À l’approche des élections du 27 décembre 2020 en République centrafricaine (RCA), le gouvernement et l’opposition se sont lancés dans une série de manœuvres politiques. L’ancien Président François Bozizé a annoncé sa candidature, suite à son retour dans le pays en décembre 2019, après avoir passé près de six ans en exil. Il semble qu’il exerce toujours un pouvoir important sur la scène politique.
La RCA est en proie à l’instabilité et la violence depuis la fin de l’année 2012. Cette instabilité a aggravé la déliquescence d’un appareil étatique déjà faible, portant ainsi atteinte à la cohésion nationale et au tissu social. L’accord de paix signé en février 2019 à Khartoum, suite aux efforts de médiation menés par l’Union africaine (UA) depuis 2017, n’a pas permis de résoudre le conflit, ce qui pourrait compromettre l’organisation des élections et déstabiliser davantage le pays.
L’annonce par Bozizé de sa candidature aux élections présidentielles ne manquera pas d’accroître les tensions. Son éligibilité est remise en question ; il se trouve toujours sous le coup de sanctions des Nations Unies, et un mandat d’arrêt international a été émis par la RCA à son encontre pour crimes contre l’humanité et incitation au génocide.

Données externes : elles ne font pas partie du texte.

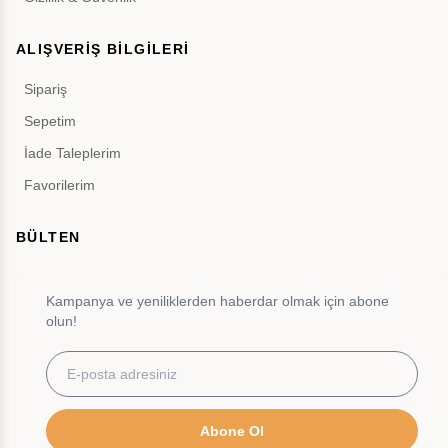
ALIŞVERİŞ BİLGİLERİ
Sipariş
Sepetim
İade Taleplerim
Favorilerim
BÜLTEN
Kampanya ve yeniliklerden haberdar olmak için abone
olun!
Abone Ol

La Cour pénale internationale enquête sur les crimes de cette nature commis en RCA depuis 2012. En outre, la Cour pénale spéciale, créée dans le pays en 2015, enquête sur des crimes similaires commis depuis 2003.
Le rapprochement de Bozizé avec les partis d’opposition à l’approche des élections inquiète la coalition au pouvoir
En tant que fondateur et chef de l’ancien parti au pouvoir, le Kwa Na Kwa (KNK), Bozizé serait toujours populaire auprès de la population. Son rapprochement avec les partis d’opposition, réunis autour d’Anicet-Georges Dologuélé, à l’approche des élections inquiète ainsi la coalition au pouvoir. Le fait que le Président de la RCA, Faustin-Archange Touadéra, ait été Premier ministre de Bozizé pendant cinq ans et vice-président du KNK ajoute à la complexité de la situation.

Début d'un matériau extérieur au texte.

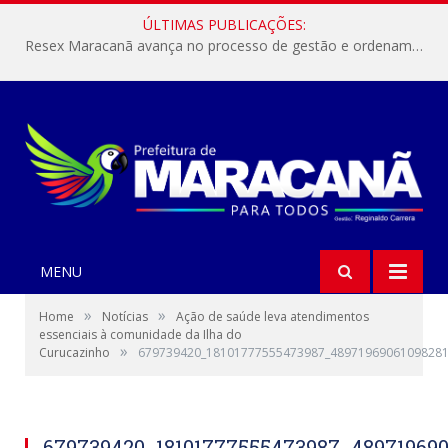
ÚLTIMAS PUBLICAÇÕES:
Resex Maracanã avança no processo de gestão e ordenamento do turismo em nossas áreas protegidas.
MENU
»
»
Home
Notícias
Ação de saúde leva atendimentos
essenciais à comunidade da Ilha do
»
Curucazinho
679739420_18101777555473987_48971969061098281
679739420_18101777555473987_489719690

La situation à Bangui a été jugée suffisamment grave pour que le Président congolais et ancien médiateur de la Communauté économique des États d’Afrique centrale dans la crise de la RCA, Denis Sassou Nguesso, ait rencontré Bozizé et un autre leader de l’opposition, Abdoul Karim Meckassoua, le 26 juin. La rencontre, qui s’est tenue dans la ville natale de Sassou Nguesso, Oyo, visait à désamorcer les tensions politiques.

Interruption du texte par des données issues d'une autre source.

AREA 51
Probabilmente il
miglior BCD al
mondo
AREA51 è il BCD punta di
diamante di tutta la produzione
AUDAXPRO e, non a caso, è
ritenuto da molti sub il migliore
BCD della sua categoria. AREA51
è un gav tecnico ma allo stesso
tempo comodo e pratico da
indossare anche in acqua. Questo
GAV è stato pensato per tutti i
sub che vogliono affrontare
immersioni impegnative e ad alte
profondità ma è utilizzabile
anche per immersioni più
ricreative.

Plusieurs partis d’opposition ont créé une plateforme appelée Coalition de l’opposition démocratique 20-20 (COD-20-20), en février 2020. Cette coalition réunit d’importants leaders tels que Bozizé (KNK), Meckassoua (Chemin de l’espérance), Nicolas Tiangaye (Convention républicaine pour le progrès social), Mahamat Kamoun (Be Africa Ti E Kwe) et Dologuélé (Union pour le renouveau centrafricain).
Il reste à voir si cette coalition survivra aux aléas des campagnes électorales et aux ambitions individuelles de ses dirigeants. Dans le même ordre d’idées, les partis alliés à la majorité présidentielle sur la plateforme Be Oko, ou « Cœurs Unis », ont tenté de prolonger leur alliance pour soutenir la candidature de Touadéra aux élections de décembre.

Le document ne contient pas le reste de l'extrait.